Explainable Artificial Intelligence for Cotton Yield Prediction With Multisource Data


Çelik M. F., Işık M. S., Taşkın G., Erten E., Camps-Valls G.

IEEE Geoscience and Remote Sensing Letters, cilt.20, 2023 (SCI-Expanded) identifier

  • Yayın Türü: Makale / Tam Makale
  • Cilt numarası: 20
  • Basım Tarihi: 2023
  • Doi Numarası: 10.1109/lgrs.2023.3303643
  • Dergi Adı: IEEE Geoscience and Remote Sensing Letters
  • Derginin Tarandığı İndeksler: Science Citation Index Expanded (SCI-EXPANDED), Scopus, Aerospace Database, Aquatic Science & Fisheries Abstracts (ASFA), Communication Abstracts, Compendex, Geobase, INSPEC, Metadex, Civil Engineering Abstracts
  • Anahtar Kelimeler: Agriculture, cotton, explainable artificial intelligence (XAI), explainable boosting machine (EBM), feature selection, glass-box method, interpretability, yield estimation
  • İstanbul Teknik Üniversitesi Adresli: Evet

Özet

Cotton is under the threat of climate and ecosystem change and has an essential role in the global textile industry. This makes its yield prediction essential for both economics and sustainability. The potential cotton yield can be predicted by integrating climatic factors, soil parameters, and biophysical parameters observed by high temporal and spatial resolution remote sensing satellites. This study used a multisource dataset to create an explainable and accurate predictive model for cotton yield prediction over the continental United States (CONUS). A recently proposed glass-box method called explainable boosting machine (EBM), which provides transparency, reliability, and ease of interpretation, was implemented. Accuracy performance was compared with the common machine learning (ML) methods for predicting cotton yields. The EBM showed higher accuracy against other glass-box methods and competitive results with black-box models. With the help of the EBM, the importance of individual features and their pairwise interactions was revealed without applying any post hoc methods.

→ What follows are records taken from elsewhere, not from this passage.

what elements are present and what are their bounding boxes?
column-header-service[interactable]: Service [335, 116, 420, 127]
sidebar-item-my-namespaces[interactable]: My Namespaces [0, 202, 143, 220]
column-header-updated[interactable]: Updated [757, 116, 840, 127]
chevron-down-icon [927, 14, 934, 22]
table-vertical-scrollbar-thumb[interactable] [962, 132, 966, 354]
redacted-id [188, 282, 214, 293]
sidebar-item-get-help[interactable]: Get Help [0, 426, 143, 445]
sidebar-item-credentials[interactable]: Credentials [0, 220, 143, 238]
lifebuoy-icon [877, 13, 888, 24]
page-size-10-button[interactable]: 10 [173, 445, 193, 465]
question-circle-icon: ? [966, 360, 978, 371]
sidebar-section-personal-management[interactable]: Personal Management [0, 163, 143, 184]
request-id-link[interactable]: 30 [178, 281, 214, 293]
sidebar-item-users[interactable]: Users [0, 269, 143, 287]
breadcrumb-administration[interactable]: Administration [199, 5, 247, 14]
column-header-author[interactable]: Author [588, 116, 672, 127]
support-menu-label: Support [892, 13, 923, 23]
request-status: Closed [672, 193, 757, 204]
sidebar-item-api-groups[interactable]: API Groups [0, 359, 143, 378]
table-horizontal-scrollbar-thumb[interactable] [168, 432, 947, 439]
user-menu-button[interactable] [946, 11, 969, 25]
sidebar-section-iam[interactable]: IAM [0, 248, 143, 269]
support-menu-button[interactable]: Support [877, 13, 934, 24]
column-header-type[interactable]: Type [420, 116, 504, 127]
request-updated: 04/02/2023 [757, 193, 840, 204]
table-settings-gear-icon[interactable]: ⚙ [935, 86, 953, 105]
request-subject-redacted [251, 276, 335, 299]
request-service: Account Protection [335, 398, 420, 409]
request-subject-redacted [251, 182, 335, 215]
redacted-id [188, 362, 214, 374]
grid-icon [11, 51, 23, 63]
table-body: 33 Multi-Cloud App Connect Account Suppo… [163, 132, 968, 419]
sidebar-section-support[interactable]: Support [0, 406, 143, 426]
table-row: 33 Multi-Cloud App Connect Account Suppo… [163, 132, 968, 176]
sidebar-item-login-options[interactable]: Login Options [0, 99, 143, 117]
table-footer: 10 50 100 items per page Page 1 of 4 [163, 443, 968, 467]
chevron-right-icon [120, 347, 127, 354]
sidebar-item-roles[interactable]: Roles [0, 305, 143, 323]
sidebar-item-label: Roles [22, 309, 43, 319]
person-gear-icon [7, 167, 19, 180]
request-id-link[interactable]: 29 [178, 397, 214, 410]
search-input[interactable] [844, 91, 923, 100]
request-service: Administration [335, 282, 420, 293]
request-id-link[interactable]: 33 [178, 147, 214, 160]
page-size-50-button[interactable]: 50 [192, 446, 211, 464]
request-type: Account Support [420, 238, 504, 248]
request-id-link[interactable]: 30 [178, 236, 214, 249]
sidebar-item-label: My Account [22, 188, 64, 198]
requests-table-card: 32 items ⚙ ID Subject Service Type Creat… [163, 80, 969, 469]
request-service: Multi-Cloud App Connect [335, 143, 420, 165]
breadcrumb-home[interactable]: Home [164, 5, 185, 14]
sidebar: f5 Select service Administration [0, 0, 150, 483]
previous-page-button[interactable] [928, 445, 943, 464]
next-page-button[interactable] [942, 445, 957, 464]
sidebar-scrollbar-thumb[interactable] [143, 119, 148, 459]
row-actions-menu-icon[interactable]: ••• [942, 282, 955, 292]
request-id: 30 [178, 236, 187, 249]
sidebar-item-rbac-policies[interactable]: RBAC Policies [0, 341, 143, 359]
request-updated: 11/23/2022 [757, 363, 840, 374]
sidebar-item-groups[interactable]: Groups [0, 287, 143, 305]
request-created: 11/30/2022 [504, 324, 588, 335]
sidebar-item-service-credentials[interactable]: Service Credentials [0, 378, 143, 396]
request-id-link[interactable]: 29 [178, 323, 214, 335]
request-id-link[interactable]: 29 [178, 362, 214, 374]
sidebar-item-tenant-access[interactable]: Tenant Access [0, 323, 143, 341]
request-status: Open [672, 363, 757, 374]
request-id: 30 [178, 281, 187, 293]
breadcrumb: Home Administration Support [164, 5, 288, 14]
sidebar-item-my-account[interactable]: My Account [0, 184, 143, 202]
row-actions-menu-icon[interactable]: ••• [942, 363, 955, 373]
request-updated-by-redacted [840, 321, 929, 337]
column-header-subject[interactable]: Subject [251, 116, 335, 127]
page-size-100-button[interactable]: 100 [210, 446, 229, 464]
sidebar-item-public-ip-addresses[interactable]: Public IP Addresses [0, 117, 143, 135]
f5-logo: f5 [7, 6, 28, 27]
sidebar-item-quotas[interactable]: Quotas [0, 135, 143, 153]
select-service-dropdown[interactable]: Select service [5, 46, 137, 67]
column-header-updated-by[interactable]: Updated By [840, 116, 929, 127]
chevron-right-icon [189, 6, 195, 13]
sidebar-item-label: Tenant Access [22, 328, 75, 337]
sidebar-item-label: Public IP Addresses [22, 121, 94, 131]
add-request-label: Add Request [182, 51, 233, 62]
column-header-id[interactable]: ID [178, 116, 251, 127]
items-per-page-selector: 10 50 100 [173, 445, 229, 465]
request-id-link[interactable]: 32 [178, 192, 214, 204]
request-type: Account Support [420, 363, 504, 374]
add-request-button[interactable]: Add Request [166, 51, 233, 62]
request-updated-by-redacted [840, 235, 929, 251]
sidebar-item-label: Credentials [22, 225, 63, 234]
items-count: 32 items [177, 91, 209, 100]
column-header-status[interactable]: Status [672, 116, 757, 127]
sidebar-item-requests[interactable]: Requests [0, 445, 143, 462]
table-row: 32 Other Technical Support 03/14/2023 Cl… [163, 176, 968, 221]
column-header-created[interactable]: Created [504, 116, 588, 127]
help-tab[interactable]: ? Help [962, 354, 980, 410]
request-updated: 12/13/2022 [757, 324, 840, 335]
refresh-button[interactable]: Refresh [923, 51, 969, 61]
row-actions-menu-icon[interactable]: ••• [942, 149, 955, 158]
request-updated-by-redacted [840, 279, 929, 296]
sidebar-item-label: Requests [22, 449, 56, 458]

The study findings showed that precipitation (P), enhanced vegetation index (EVI), and leaf area index (LAI) are the three most important dynamic features. The dynamic features are the driver of the created model with 78% of the overall feature importance, followed by pairwise interactions of the features with 16% contribution. Finally, static features contribute 6% to the overall feature importance. The study highlights the importance of using multisource data and interactions of the input features and providing an interpretable model to understand the inner dynamics of cotton yield predictions.